YOUR ASSIGNMENT
Output every line from the beginning of the records through the line that contains "You are a GUI", exactly as it appears.

(Stored records)
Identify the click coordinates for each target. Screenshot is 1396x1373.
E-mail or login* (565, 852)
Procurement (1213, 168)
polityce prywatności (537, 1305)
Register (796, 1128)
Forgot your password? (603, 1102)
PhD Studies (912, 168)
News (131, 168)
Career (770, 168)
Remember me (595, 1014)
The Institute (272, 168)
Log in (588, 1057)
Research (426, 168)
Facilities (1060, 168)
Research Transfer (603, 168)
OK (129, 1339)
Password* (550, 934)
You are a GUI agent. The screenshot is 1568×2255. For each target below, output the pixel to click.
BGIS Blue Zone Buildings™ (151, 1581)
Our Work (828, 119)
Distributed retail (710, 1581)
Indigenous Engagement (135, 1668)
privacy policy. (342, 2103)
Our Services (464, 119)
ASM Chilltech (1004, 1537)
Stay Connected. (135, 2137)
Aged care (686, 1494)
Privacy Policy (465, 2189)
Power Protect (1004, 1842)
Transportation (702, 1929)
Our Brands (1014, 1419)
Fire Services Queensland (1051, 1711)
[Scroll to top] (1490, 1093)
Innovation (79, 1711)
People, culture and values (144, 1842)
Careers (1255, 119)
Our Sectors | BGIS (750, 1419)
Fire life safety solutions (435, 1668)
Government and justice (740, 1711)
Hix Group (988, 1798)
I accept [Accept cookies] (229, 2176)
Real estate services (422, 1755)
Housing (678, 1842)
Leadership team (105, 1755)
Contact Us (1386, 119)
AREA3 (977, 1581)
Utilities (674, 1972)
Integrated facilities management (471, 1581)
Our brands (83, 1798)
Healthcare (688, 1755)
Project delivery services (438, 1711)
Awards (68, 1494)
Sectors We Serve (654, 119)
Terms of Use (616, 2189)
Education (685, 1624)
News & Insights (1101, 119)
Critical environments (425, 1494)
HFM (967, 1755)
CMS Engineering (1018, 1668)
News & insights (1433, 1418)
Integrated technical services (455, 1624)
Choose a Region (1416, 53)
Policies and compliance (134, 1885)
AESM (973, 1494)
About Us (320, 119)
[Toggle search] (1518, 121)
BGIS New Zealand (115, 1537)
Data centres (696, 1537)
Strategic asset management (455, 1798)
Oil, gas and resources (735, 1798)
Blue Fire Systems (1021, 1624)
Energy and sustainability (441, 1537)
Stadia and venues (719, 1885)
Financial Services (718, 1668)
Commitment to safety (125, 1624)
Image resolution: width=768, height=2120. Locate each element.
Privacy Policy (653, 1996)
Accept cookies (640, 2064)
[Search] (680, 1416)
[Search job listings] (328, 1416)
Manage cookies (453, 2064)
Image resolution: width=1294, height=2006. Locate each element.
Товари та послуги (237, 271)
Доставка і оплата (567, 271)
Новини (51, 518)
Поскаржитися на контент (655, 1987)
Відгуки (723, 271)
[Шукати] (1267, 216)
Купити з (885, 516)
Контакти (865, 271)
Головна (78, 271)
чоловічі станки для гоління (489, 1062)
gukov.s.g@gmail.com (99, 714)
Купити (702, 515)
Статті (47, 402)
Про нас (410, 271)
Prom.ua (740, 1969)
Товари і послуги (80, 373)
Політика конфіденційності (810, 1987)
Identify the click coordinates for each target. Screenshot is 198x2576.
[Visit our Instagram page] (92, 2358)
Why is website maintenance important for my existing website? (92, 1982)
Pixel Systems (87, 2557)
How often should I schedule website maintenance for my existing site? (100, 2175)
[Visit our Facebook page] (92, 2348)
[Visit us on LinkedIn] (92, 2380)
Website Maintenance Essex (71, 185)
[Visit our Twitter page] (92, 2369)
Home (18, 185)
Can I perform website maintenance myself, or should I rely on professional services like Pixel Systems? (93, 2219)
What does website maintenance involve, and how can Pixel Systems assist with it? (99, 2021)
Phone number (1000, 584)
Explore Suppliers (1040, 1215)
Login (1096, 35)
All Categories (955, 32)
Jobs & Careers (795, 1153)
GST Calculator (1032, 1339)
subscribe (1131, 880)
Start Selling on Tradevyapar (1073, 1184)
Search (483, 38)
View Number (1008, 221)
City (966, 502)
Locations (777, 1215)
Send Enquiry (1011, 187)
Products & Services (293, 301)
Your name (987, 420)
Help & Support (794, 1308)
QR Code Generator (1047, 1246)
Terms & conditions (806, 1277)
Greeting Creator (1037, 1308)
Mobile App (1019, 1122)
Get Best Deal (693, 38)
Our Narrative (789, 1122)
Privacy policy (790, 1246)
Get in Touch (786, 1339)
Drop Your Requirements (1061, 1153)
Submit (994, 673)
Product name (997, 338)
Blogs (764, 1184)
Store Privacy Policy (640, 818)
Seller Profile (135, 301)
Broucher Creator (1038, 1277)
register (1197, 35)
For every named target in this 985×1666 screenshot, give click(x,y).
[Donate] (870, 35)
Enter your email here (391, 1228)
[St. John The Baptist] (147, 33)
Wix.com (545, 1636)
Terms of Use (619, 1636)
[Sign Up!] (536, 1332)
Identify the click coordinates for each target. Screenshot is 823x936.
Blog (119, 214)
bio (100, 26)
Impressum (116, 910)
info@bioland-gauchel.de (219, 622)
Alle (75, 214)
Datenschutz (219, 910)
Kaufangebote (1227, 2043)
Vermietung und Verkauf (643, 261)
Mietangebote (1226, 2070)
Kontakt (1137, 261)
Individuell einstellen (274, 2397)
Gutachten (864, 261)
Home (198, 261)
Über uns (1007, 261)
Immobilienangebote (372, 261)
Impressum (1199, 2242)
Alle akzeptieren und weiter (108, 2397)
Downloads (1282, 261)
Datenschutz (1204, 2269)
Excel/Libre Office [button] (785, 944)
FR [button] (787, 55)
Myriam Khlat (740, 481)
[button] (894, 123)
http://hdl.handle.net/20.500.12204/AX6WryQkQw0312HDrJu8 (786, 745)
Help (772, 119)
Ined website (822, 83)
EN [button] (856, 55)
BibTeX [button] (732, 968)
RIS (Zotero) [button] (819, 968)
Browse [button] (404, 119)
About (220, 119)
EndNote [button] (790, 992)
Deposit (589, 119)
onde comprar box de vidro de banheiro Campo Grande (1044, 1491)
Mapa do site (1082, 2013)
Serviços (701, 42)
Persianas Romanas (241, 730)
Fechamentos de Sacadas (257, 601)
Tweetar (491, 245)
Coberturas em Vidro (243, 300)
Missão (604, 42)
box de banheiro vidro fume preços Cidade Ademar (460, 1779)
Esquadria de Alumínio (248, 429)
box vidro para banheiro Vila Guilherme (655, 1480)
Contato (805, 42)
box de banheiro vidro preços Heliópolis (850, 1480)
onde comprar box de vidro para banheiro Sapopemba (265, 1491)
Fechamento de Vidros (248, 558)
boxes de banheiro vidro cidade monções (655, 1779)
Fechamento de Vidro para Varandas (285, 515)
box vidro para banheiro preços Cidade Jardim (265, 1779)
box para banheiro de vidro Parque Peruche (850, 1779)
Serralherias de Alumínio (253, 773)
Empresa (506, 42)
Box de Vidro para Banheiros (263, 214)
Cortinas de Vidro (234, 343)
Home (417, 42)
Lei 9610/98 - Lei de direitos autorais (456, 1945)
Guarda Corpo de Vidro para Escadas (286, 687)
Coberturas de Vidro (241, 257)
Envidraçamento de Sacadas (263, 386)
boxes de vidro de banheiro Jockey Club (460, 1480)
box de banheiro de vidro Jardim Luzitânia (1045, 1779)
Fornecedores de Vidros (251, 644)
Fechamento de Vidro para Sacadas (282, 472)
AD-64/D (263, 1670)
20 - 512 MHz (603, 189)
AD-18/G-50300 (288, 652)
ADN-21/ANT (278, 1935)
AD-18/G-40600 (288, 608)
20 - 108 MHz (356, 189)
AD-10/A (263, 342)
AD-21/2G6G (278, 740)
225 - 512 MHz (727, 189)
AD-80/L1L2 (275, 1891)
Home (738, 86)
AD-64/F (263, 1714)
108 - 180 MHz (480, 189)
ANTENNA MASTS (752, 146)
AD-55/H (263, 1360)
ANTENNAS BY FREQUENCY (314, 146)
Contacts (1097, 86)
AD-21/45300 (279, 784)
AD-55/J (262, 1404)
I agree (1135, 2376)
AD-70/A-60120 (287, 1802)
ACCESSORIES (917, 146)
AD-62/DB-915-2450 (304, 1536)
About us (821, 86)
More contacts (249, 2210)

RESPONSE AREA
Identify the click coordinates for each target. Screenshot is 1396x1373.
E-mail or login* (565, 852)
Procurement (1213, 168)
polityce prywatności (537, 1305)
Register (796, 1128)
Forgot your password? (603, 1102)
PhD Studies (912, 168)
News (131, 168)
Career (770, 168)
Remember me (595, 1014)
The Institute (272, 168)
Log in (588, 1057)
Research (426, 168)
Facilities (1060, 168)
Research Transfer (603, 168)
OK (129, 1339)
Password* (550, 934)
You are a GUI agent. The screenshot is 1568×2255. For each target below, output the pixel to click.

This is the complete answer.